The market economy and technological advances have allowed us to accomplish so much good – to conquer disease and famine and make life more dignified for more people than ever before. That is to be celebrated. Nevertheless, the endless loop of a seven-day-a-week consumer culture is a wonderfully efficient system for manufacturing and distributing artificial misery. It causes us to define ourselves in terms of what we lack, not in terms of what we have, which takes a heavy toll on us and our families. Shabbat is the best counterweight to market pressures.

It is when we stop work, stop acquiring and spending, and instead learn to cherish what we have, and not be diminished by what we do not. It’s our sanctuary in time when we thank God for all that we have, for our blessings, for family, for community. It is when we rediscover the real roots of happiness. When we talk about how on six days God created and on the seventh He rested, this doesn’t mean God rested from tiredness because God doesn’t get tired. It’s another level of rest. It’s entering into another space – where one interacts with the world around them in a different way.

On that day you remove yourself from your physical creative efforts – from your shopping, your football and whatever else – and you enter into a soul experience. You get in touch with your inner-self and you reconnect with those around you with whom you might have become somewhat disconnected from throughout the course of the week. We switch off the physical and turn on the spiritual side of life. We enjoy the other part of who we really are. If we didn’t have the true impact of Shabbat we risk ruining ourselves.

Apart from being on the endless treadmill, Shabbat means you are a human being not a slave. We recognise that as human beings we are created in the image of God – which means there is something refreshing about being free.

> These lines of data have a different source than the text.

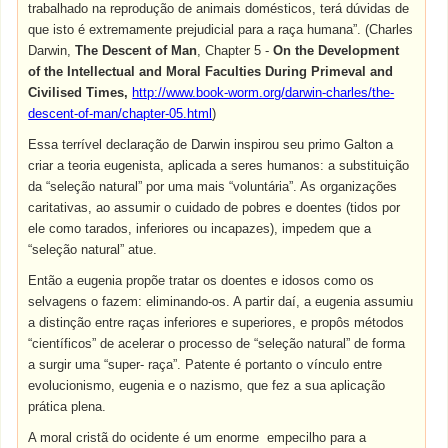
trabalhado na reprodução de animais domésticos, terá dúvidas de
que isto é extremamente prejudicial para a raça humana”. (Charles
Darwin,
The Descent of Man
, Chapter 5 -
On the Development
of the Intellectual and Moral Faculties During Primeval and
Civilised Times,
http://www.book-worm.org/darwin-charles/the-
descent-of-man/chapter-05.html
)
Essa terrível declaração de Darwin inspirou seu primo Galton a
criar a teoria eugenista, aplicada a seres humanos: a substituição
da “seleção natural” por uma mais “voluntária”. As organizações
caritativas, ao assumir o cuidado de pobres e doentes (tidos por
ele como tarados, inferiores ou incapazes), impedem que a
“seleção natural” atue.
Então a eugenia propõe tratar os doentes e idosos como os
selvagens o fazem: eliminando-os. A partir daí, a eugenia assumiu
a distinção entre raças inferiores e superiores, e propôs métodos
“científicos” de acelerar o processo de “seleção natural” de forma
a surgir uma “super- raça”. Patente é portanto o vínculo entre
evolucionismo, eugenia e o nazismo, que fez a sua aplicação
prática plena.
A moral cristã do ocidente é um enorme empecilho para a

Shabbat is freedom. Shabbat says: get off the endless treadmill of consumerism and get to shul. Make space for the people and values dearest to your heart. For six days a week run on the treadmill of productivity as fast as you can. But on the seventh day, stop the desperate striving for more… and rest. I’m not going to tell you, Georgina, to try keeping all of Shabbat.

That will hopefully come in stages. But I will ask you to rise to the challenge of disconnecting from one thing of your choosing and concentrate on something more spiritual. Because in that moment of disconnect – that moment of tranquillity – you’ll come to discover the magic and the beauty of Shabbat.